Halb Haus, halb Grün

Der Volksentscheid übers Rennbahngelände wird stattfinden. Die Grünen wollen sich der Bürgerini mit einem Kompromiss nähern. Das kommt ein bisschen spät, findet die

Das Motto „Grün statt Beton“ ist sehr populär auch für Menschen, die nicht bei der Rennbahn wohnen

Von Klaus Wolschner

Die „Bürgerinitiative Rennbahngelände“, die unter dem Motto „Grün statt Beton“ und „Hände weg von der Galopprennbahn“ angetreten ist, hat offenbar die erforderlichen 21.234 gültigen Unterschriften für einen stadtbremischen Volksentscheid bekommen. Wenn dieses Volksbegehren in der Bürgerschaft erst in der nächsten regulären Sitzung am 26. Februar behandelt wird, dürfte laut Gesetz erst eine Woche nach der Landtagswahl ein Volksentscheid stattfinden – eine missliche Lage, die zudem rund eine Millionen Euro kosten würde.

Grüne, CDU und SPD sind sich daher einig, vor dem 23. 2. eine Sondersitzung der Bürgerschaft einzuberufen. Dann könnte der Volksentscheid am Wahltag stattfinden. Die CDU unterstützt die Ini, der Fraktionsvorsitzende Thomas Röwekamp will aber nach einem erfolgreichen Volksentscheid an einem runden Tisch über die „bestmögliche Nutzung des Geländes besprechen“ – inklusive einer möglichen Änderung des per Volksentscheid beschlossenen Ortsgesetzes.

Robert Bücking von den Grünen hat nun angeregt, einen Schritt auf die Ini zuzugehen: Man könne für den Tag des Volksentscheides einen eigenen Volksentscheid einbringen, einen Kompromiss unter dem Motto „Halbe-halbe“. Danach sollte nur die Hälfte der Fläche von 35 Hektar zur Bebauung freigegeben werden, die andere Hälfte für Erholung, Sport, Freizeit und Kultur erhalten werden. Die Rennbahnwiese, so die umweltpolitische Sprecherin der Grünen, Maike Schaefer, sei weder für die Bevölkerung zugänglich noch ökologisch wertvoll, eine grüne Umnutzung könnte also für die Umwelt viel bringen.

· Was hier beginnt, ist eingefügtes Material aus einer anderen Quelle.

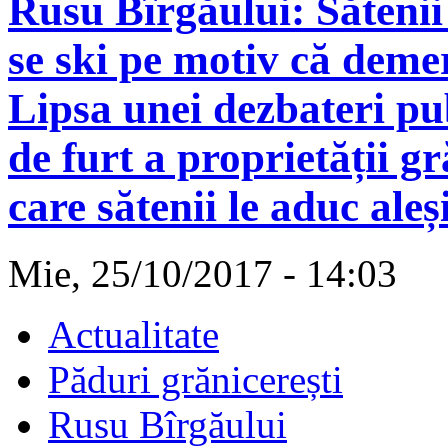
Rusu Bîrgăului: Sătenii 
se ski pe motiv că demer
Lipsa unei dezbateri pub
de furt a proprietății gr
care sătenii le aduc aleși
Mie, 25/10/2017 - 14:03
Actualitate
Păduri grănicerești
Rusu Bîrgăului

Der Vorstoß soll verhindern, dass der Volksentscheid der Ini eine Mehrheit bekommt. Das Motto „Grün statt Beton“ ist sehr populär auch für Menschen, die nicht im Umfeld der Rennbahn wohnen, aber die Parole „Halbe-halbe“ wäre ebenso eingängig insbesondere für Menschen, die der Wohnraumschaffung auf dem Gelände zustimmen.

Keine Basis für einen Kompromiss sieht Ini-Sprecher An­dreas Sponbiel in dem Vorschlag: „Wir haben seit 2016 vier Unterschriftensammlungen organisiert, da hätte die Politik uns etwas früher ernst nehmen müssen“, sagt er. Auch aus Gründen der Glaubwürdigkeit könne sich die BI darauf nicht einlassen.

Die rechtlichen Regelungen des Volksentscheides haben für den nun erstmals denkbaren Fall, dass es zwei Volksentscheide zu derselben Sache gibt und sowohl „Grün statt Beton“ wie „Halbe-halbe“ eine Mehrheit von Ja-Stimmen bekommen, die Möglichkeit einer Stichfrage vorgesehen, erklärten die Juristen der Bürgerschaft: Die Stimmberechtigten könnten vorab in einem dritten Kreuz erklären, für welche Variante sie stimmen, wenn beide Volksentscheide angenommen werden sollten.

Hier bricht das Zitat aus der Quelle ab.